With its new Trail Tracker, Pedego has created the Abrams tank of electric bicycles. Big, burly and painted DayGlo yellow, it doesn’t only subvert the image of power-assist bicycles as transportation for the lazy or infirm. It plows it into the ground.
Designed as a heavy-duty, zero-emission off-roader, with monstrous 26-inch knobbies and 4-inch treads, the Trail Tracker is so named for its dirt capabilities, but it’s equally at home on sand, grass and pavement.
I spent a weekend with the latest e-bike from Irvine, Calif.-based Pedego, bombing across the lawn of my local park and wheeling it along a Los Angeles River tributary, the embankment of which is a paved bicycle path that at night apparently doubles as a homeless encampment, considering all the broken pint bottles and discarded shoes.
It’s a route I normally ride on my non-motorized Raleigh, swerving around the debris. But on the Trail Tracker, I just rode right over it. For the really rough stuff, it was a bumpy ride because the Trail Tracker doesn’t have any suspension other than its bulbous tires and the saddle, which is sprung and otherwise comfortable.
Outfitted with a 48-volt, 10-amp-hour lithium-ion battery pack, the Trail Tracker can travel at a top speed of 20 mph for about 20 miles at full throttle on flat pavement.
Because it’s electric, the bike is silent except for the whir of its 600-watt hub motor and the fat tires, which sound similar to a dually pickup.
Its operation is akin to a moped. It can be pedaled without power, or powered without pedaling, but the two propulsion systems are otherwise not connected. At a clip of 20 mph, pedaling will only make riders look as if they’re enrolled in a spin class.
The Trail Tracker is a single-speed, so as a pedal bike it feels like a fixie bike. Tipping the scales at a muscular 62 pounds, the Trail Tracker isn’t worth the effort as a pedal bike, unless riders are consciously attempting to bulk their thighs. Though ill advised, it is, however, nice to have the option of pedaling should the bike run out of power.
The throttle is similar to a motorcycle’s. A key on the battery turns on the juice, but a red button on the right-hand grip also needs to be pressed to make the throttle live. Only the innermost portion of the grip is the throttle. The rest is a traditional handhold.
At one point over the weekend I took the Trail Tracker on a 14-mile round trip that included several hills, which it handled without significant slowing, and I still made it home with range to spare.

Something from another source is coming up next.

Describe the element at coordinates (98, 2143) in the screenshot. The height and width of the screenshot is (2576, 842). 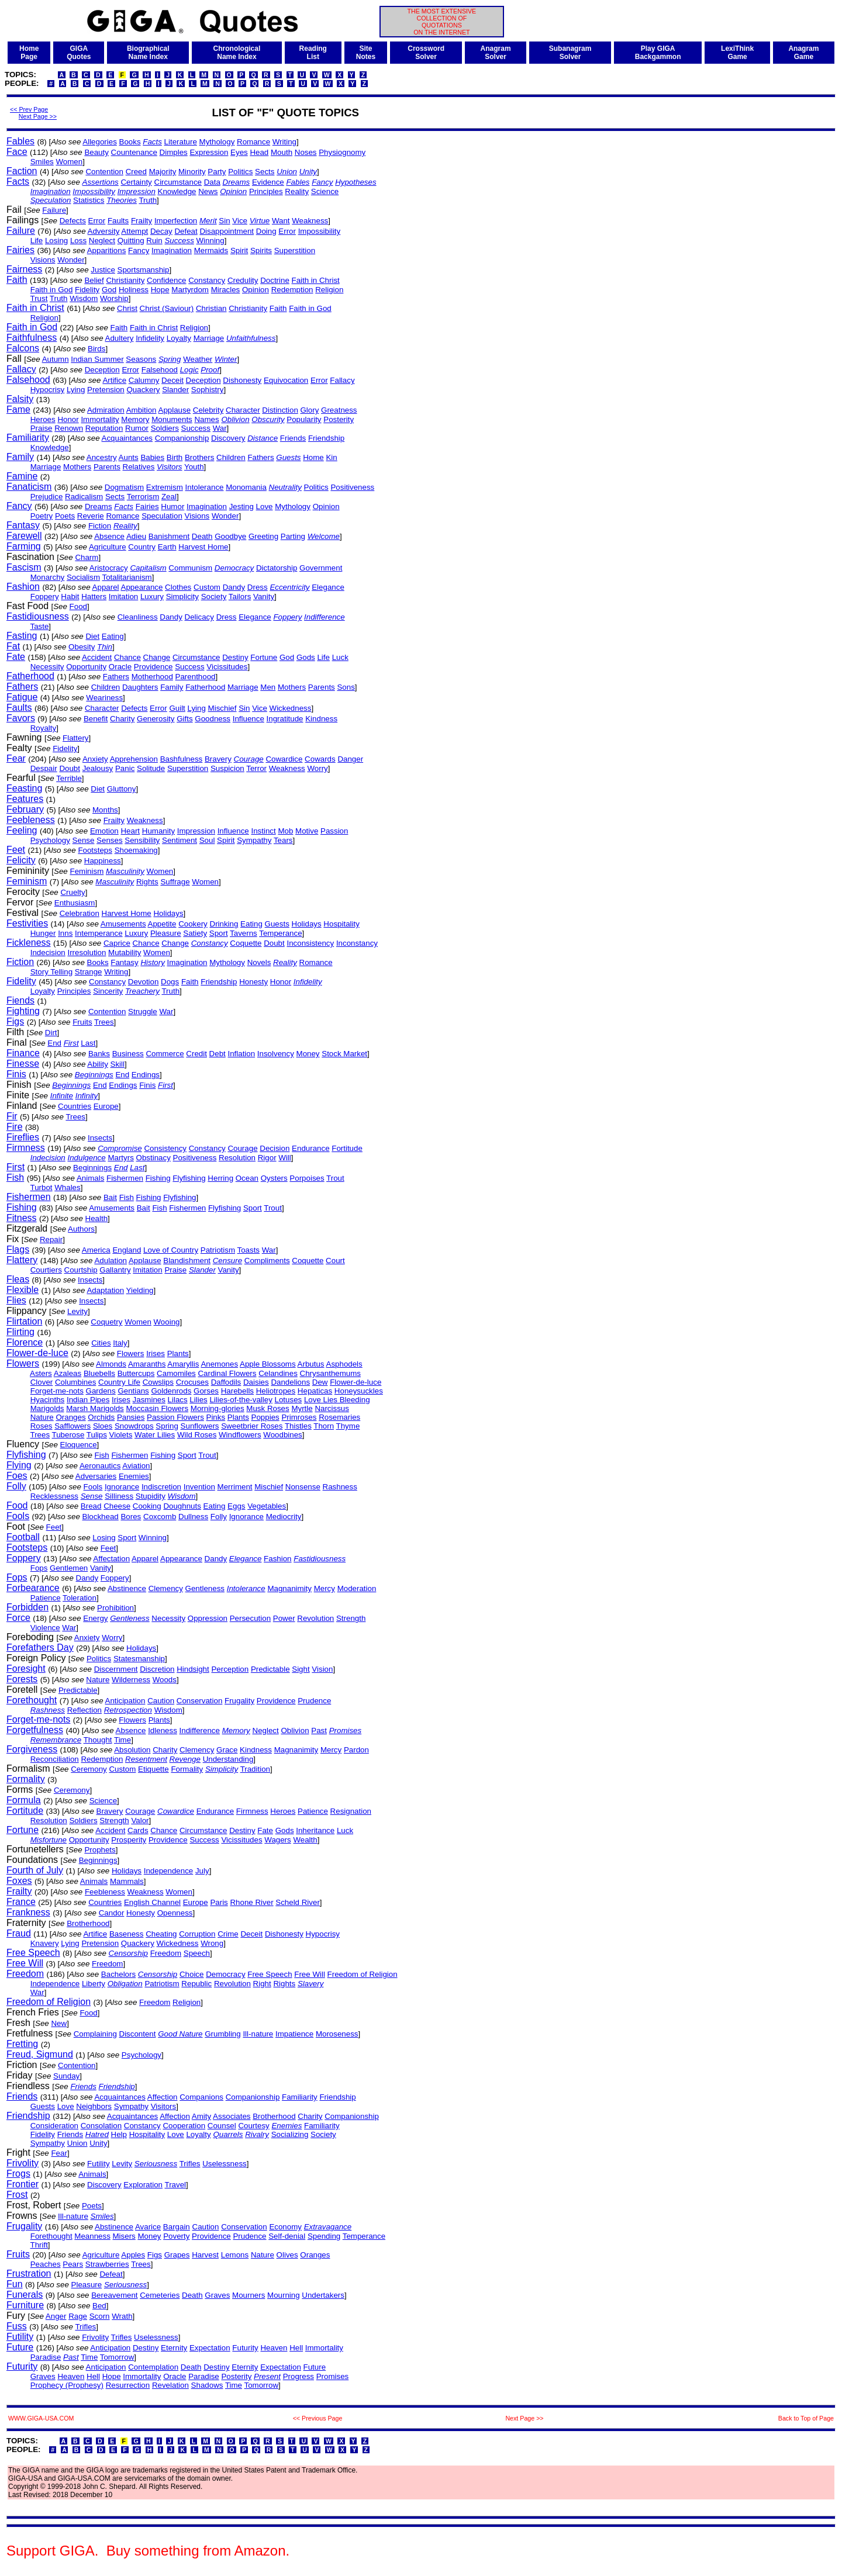 I see `Unity` at that location.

How much range, I don’t know. The gauge that tracks the bike’s charge isn’t that specific. The right-hand grip is outfitted with three dummy lights: Green for full, yellow for half and red for empty. The light was toggling between red and yellow when I parked it for the day.
The Trail Tracker’s battery is packed as a rectangular brick mounted on the rear carrying rack. It fully recharges in about four hours and can be charged on the go, but it requires riders to bring a small charger along with them. The charger is roughly the same size and weight as a bag of coffee and is a conduit between the bike’s battery and a 110-volt wall outlet. The battery can also be removed from the bike with the turn of a key that slides the battery off the rack’s rails.

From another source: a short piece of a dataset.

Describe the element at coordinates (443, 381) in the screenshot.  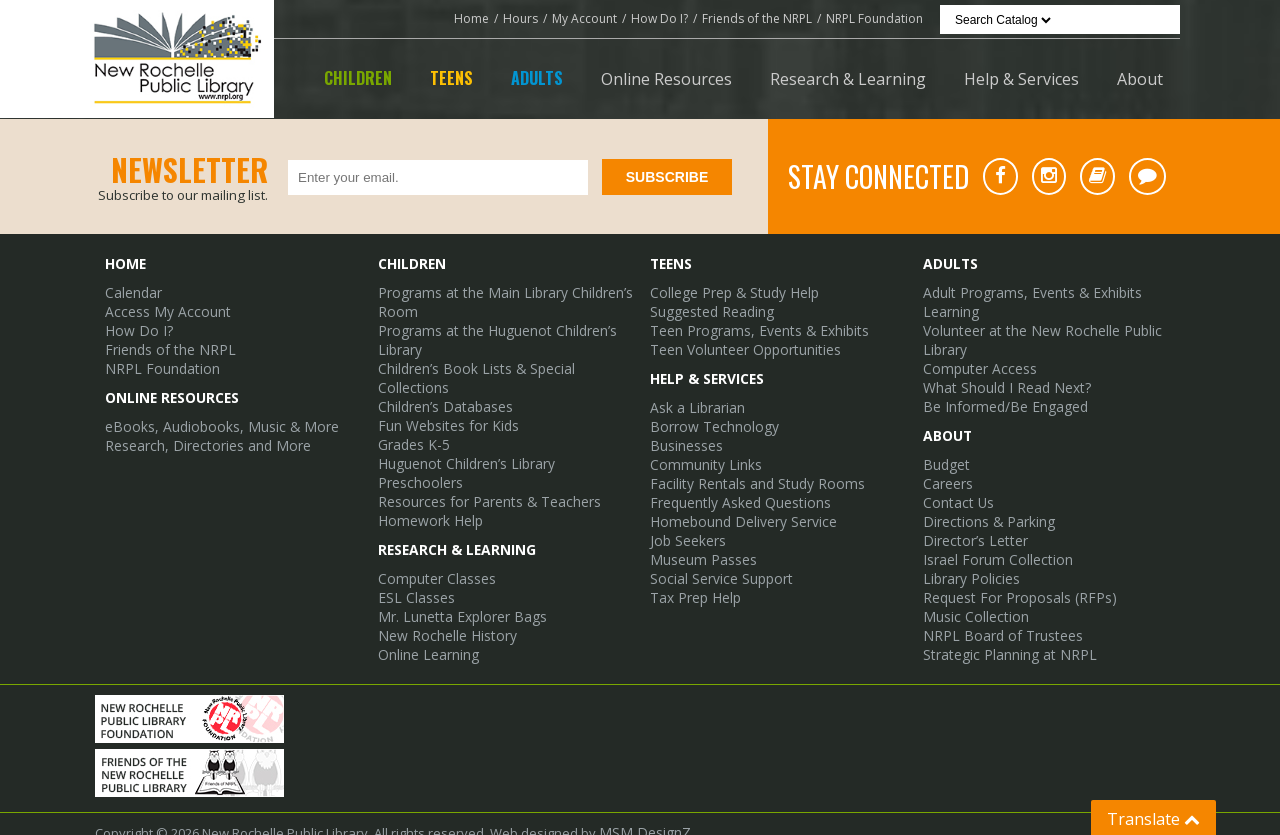 I see `Children’s Databases` at that location.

It’s a well-designed system on a well-designed bike that, being less expensive than an electric car or motorcycle, could be an option for some commuters as gas prices continue their upward climb.
Pedego Trail Tracker
Base price: $2,975
Powertrain: 600-watt motor powered with 48-volt, 10 amp-hour lithium ion battery
Top speed: 20 mph
Range: About 20 miles on flat pavement.